HYBRID APPROACH FOR INTRUSION DETECTION USING MACHINE LEARNING

Muhammad Arslan Ayub; Ahmad Naeem; Muhammad Kamran Abid; Yasir Aziz; Naeem Aslam; Muhammad Fuzail

doi:10.71146/kjmr331

Authors

Muhammad Arslan Ayub Department of Computer Science, NFCIET, Multan, Pakistan. Author
Ahmad Naeem Department of Computer Science, NFCIET, Multan, Pakistan. Author
Muhammad Kamran Abid Department of Computer Science, NFCIET, Multan, Pakistan. Author
Yasir Aziz Department of Computer Engineering, BZU, Multan, Pakistan Author
Naeem Aslam Department of Computer Science, NFCIET, Multan, Pakistan. Author
Muhammad Fuzail Department of Computer Science, NFCIET, Multan, Pakistan. Author

DOI:

https://doi.org/10.71146/kjmr331

Keywords:

Intrusion Detection Systems, KNN, RF, SVM, Machine Learning (ML)

Abstract

That is why the development of highly effective Intrusion Detection Systems IDS, protecting networks from both known and unfamiliar threats, has become especially actual due to the constant increase of the rate and complexity of cyber threats. The older approaches to IDS that are employed for classification based on signature and anomaly-based detection can sometimes prove themselves inadequate to deal with the emerging types of attacks. To overcome the above said limitations, this research puts forward a multiple machine learning classification technique of intrusion detection using a combination of three algorithms that is Support Vector Machine (SVM), Random Forest (RF) and K-nearest Neighbors (KNN). The proposed system therefore utilizes a combination of decision tree and K-NN algorithms with an intention of obtaining enhanced detection accuracy and decrements in false positives and false negatives in addition to generalization to a variety of attacking patterns.

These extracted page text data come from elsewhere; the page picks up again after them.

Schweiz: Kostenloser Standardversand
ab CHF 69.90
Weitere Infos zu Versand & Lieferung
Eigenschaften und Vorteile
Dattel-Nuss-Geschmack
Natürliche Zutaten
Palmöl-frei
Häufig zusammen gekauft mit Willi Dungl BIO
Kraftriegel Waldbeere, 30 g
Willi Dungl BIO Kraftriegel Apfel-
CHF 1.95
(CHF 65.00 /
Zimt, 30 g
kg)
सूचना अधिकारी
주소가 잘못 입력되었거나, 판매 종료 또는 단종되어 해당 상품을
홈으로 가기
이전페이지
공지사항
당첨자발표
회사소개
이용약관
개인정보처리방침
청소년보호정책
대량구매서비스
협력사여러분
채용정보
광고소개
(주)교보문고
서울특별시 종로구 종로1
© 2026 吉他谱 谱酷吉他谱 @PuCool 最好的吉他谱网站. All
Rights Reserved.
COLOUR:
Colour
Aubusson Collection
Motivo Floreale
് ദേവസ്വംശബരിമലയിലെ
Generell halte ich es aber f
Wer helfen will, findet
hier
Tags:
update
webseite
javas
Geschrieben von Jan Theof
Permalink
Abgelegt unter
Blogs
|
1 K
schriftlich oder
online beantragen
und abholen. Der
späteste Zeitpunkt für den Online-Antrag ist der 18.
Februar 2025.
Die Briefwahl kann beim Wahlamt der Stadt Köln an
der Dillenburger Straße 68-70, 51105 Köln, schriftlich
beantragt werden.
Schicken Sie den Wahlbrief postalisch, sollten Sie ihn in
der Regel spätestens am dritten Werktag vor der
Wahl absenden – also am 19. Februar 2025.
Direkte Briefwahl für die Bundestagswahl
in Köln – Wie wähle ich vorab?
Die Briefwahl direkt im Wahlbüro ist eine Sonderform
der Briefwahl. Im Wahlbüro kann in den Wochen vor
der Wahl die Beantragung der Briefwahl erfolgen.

The methodology entails using stacking ensemble approach whereby three base classifiers namely SVM, RF and KNN are trained separately on network traffic data and the final result is produced by a meta-classifier. The effectiveness of the proposed hybrid model is established with the use of NSL-KDD dataset, a standard dataset in network intrusion detection. The findings further show that the proposed hybrid model outperforms the individual ML models in all the performance evaluation matrices of accuracy, precision, recall, and F1-score, indicating better generality and better appearance to identify the existing and new categories of attacks. Therefore, this research is useful in the domain of network security as it presents IDS using ensemble learning that is more deliberate in dealing with advanced. modern threats. Based on the results it is probable to conclude that the usage of the hybrid models is efficient for the real-time intrusion detection in the complicated networks.